Yakawich, 57, filed at the Yellowstone County Courthouse for re-election Thursday, the first day candidates could do so.
“It’s not a ‘me’ thing,” Yakawich said. “I can’t do it without constituents, the rest of the City Council and city staff.”
In a ward that includes the South Side and portions of downtown and the Heights, Yakawich is involved with six neighborhood task forces: Southwest Corridor, South Side, Pioneer Park, North Park, Heights and Central/Terry. The first five “are going strong,” he said, but Central/Terry “needs to be revitalized. I try to get to every meeting and encourage them, but a few (task forces) are limping along.”
In addition to answering questions and doing what he can for constituents, Yakawich is the new president of the South Side Community Center and attends monthly meetings of both the South Billings Urban Renewal District and the East Billings Urban Renewal Districts.
He founded the March Against Drugs and Violence and organized an annual event for first responders following the Sept. 11, 2001, terrorist attacks.
“I’m a workaholic. I know it,” he said. “I lose energy if I don’t see we’re accomplishing things.”
On Wednesday night, “I closed my laptop at midnight. Fortunately, I can do a lot of work from home.”
Yakawich is regional director of the nonprofit Global Peace Foundation. His work focuses on preventing suicide and substance abuse. “I’m getting paid for doing what I like to do,” he said.

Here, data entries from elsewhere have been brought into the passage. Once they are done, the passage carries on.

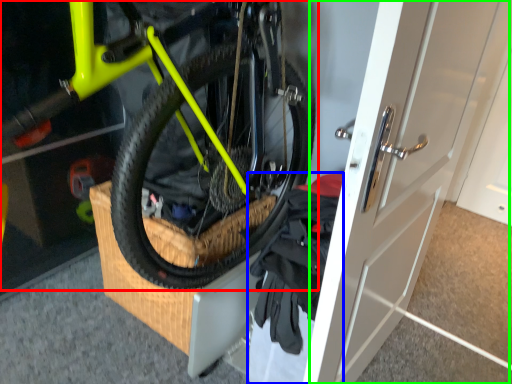 Question: Based on their relative distances, which object is farther from bicycle (highlighted by a red box)? Choose from clothing (highlighted by a blue box) and door (highlighted by a green box).

Choices:
 (A) clothing
 (B) door

Answer: (B) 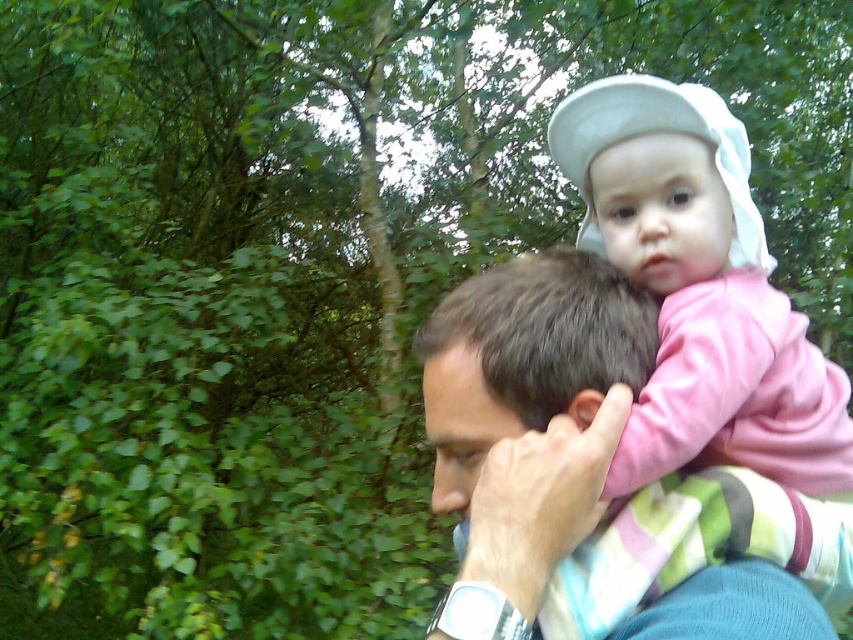 Is point (788, 460) behind point (491, 289)?

Yes, it is.

Find the location of a particular element. pink fabric baby at upper right is located at coordinates (700, 291).

Where is `pink fabric baby at upper right`? pink fabric baby at upper right is located at coordinates (700, 291).

Can you confirm if smooth blue shirt at center is thinner than dark brown hair at center?

In fact, smooth blue shirt at center might be wider than dark brown hair at center.

Does smooth blue shirt at center appear on the left side of dark brown hair at center?

No, smooth blue shirt at center is not to the left of dark brown hair at center.

Which is behind, point (608, 380) or point (462, 333)?

The point (608, 380) is more distant.

What are the coordinates of `smooth blue shirt at center` in the screenshot? It's located at (526, 356).

Between pink fabric baby at upper right and blue knitted sweater at upper right, which one is positioned lower?

blue knitted sweater at upper right is lower down.

Can you confirm if pink fabric baby at upper right is positioned above blue knitted sweater at upper right?

Indeed, pink fabric baby at upper right is positioned over blue knitted sweater at upper right.

The width and height of the screenshot is (853, 640). In order to click on pink fabric baby at upper right in this screenshot , I will do `click(700, 291)`. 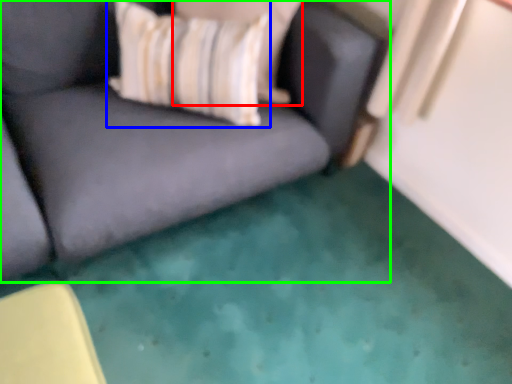 Question: Which object is positioned closest to pillow (highlighted by a red box)? Select from throw pillow (highlighted by a blue box) and studio couch (highlighted by a green box).

Choices:
 (A) throw pillow
 (B) studio couch

Answer: (A) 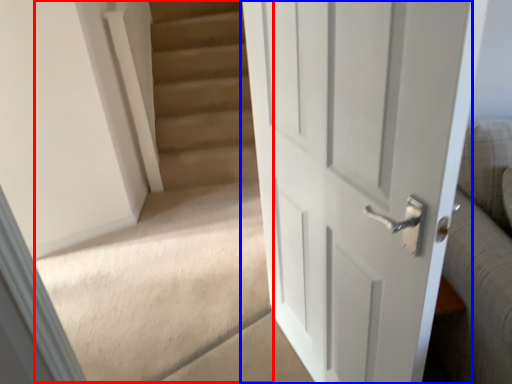 Question: Among these objects, which one is farthest to the camera, stairwell (highlighted by a red box) or door (highlighted by a blue box)?

Choices:
 (A) stairwell
 (B) door

Answer: (A) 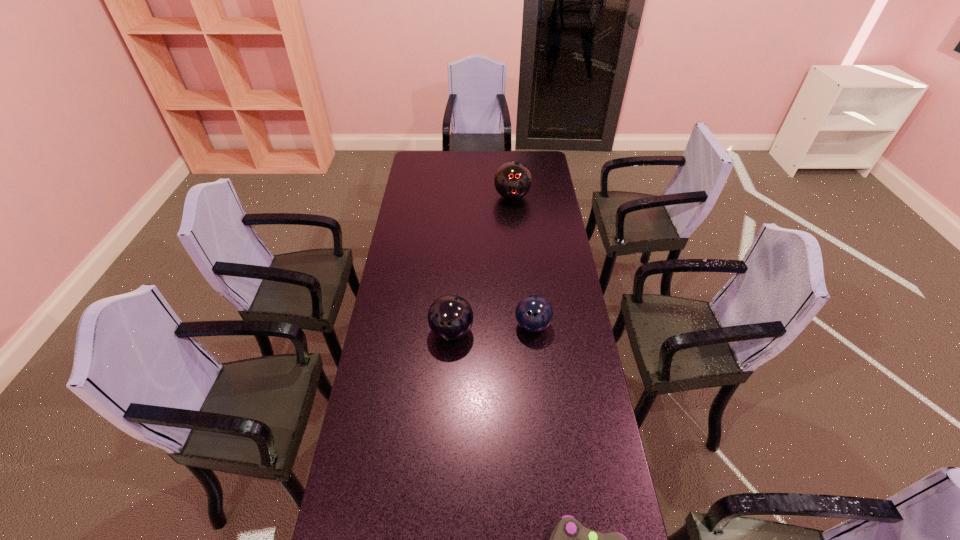 Identify the location of the farthest bowling ball. (513, 180).

This screenshot has height=540, width=960. Identify the location of the leftmost bowling ball. click(450, 317).

This screenshot has width=960, height=540. Find the location of `the shortest bowling ball`. the shortest bowling ball is located at coordinates (533, 313).

The height and width of the screenshot is (540, 960). I want to click on vacant region located 0.150m on the surface of the farthest object near the finger holes, so click(x=515, y=226).

This screenshot has width=960, height=540. Find the location of `free space located on the side of the leftmost object with the finger holes`. free space located on the side of the leftmost object with the finger holes is located at coordinates (450, 361).

The width and height of the screenshot is (960, 540). I want to click on vacant space positioned 0.280m on the surface of the second shortest object near the finger holes, so click(x=541, y=410).

Where is `free space at the far edge of the desktop`? free space at the far edge of the desktop is located at coordinates (469, 156).

In the image, there is a desktop. Where is `vacant space at the left edge`? vacant space at the left edge is located at coordinates (412, 199).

He’s also a member of the FBI’s human trafficking task force.
“I try not to use a position on the City Council as a bully pulpit,” he said. “I just find out what people need.”
“I find my number one (City Council) duty is answering the phone, listening and being on site,” he said. “People more than anything just want to be heard.”
On Wednesday, he said, a city street crew showed up near a constituent’s home to fill some potholes that the constituent had identified.
“He said, ‘I didn’t expect you to come by so soon,’” Yakawich said. “They are so grateful.”
Yakawich said over four years he's knocked on 900 doors in his ward. He's having 5,000 pieces of campaign literature printed for the current campaign.
"I'm not going to take anything for granted," he said.
He and his wife, Yukiko, have five children with a grandchild on the way.